Comcast first outlined an offer at the same £12.50 per share price in February and said it would continue to engage with Sky’s independent directors in a bid to gain a recommendation for its deal.

Today’s news comes just weeks after US media company Walt Disney was told it will have to make a full takeover bid for Sky, even if the UK competition regulator scuppers Rupert Murdoch’s attempt to seize full control.

In December, Disney announced a $52.4bn (€42.1bn) deal to acquire a significant share of 21st Century Fox’s business interests in an agreement that would ultimately lead to it securing control of Sky and media company Star India.

Fox, which already owns 39 per cent of Sky, is seeking to secure full control of the company by acquiring the 61 per cent stake it doesn’t already own. If the UK’s Competition and Markets Authority gives the green light to Murdoch’s bid and Disney is then allowed to conclude its Fox deal, Sky would come under full ownership of Disney.

However, Disney in December made an alternative proposal should Fox’s bid for Sky fail to gain regulatory approval. It approached the UK takeover panel, the city watchdog for corporate deals, stating it did not wish to be forced to pursue a full takeover of Sky if Murdoch failed to secure control.
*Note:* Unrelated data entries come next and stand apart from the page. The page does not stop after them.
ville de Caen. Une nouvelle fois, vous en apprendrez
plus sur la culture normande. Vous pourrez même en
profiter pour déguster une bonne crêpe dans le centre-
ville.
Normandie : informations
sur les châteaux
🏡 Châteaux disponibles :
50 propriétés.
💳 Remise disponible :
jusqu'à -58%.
The takeover code stipulates that companies are normally obliged to make an offer if they acquire a stake exceeding 30 per cent.
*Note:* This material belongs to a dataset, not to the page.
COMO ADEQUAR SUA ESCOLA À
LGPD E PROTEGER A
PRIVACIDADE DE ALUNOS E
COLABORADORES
Fox today said it remained committed to its recommended cash offer for Sky announced in December, and is currently assessing its options. “A further announcement will be made in due course,” it told the Reuters news agency.

However, in a statement today Sky said: “As a result of the announcement of this higher cash offer, the Independent Committee is withdrawing its recommendation of the offer announced by 21CF on 15 December 2016… and is now terminating the Co-operation Agreement entered into with 21CF on the same date.

“Accordingly, certain provisions of the Co-operation Agreement will cease to apply including the obligation on 21CF to pay a break fee of £200m. The Co-operation Agreement ensures, however, that certain obligations on 21CF continue after such termination, including, unless the Independent Committee agrees otherwise, that: (i) the 21CF Offer cannot close without the approval of at least a majority of independent Sky shareholders and (ii) 21CF will continue to be bound by the standstill provisions agreed to in the Co-operation Agreement.

“The Independent Committee is mindful of its fiduciary duties and has consistently sought to maximise value for all shareholders. At this time, the Independent Committee notes that both offers are subject to pre-conditions and neither offer is currently capable of being put to shareholders.

“The Independent Committee intends to co-operate fully with both parties to secure the relevant approvals in order to satisfy the preconditions for both offers. Until the relevant pre-conditions are satisfied, Sky shareholders are advised to take no action.”

Sky is a major sports broadcaster in Europe and is the primary domestic rights-holder of football’s English Premier League in the UK.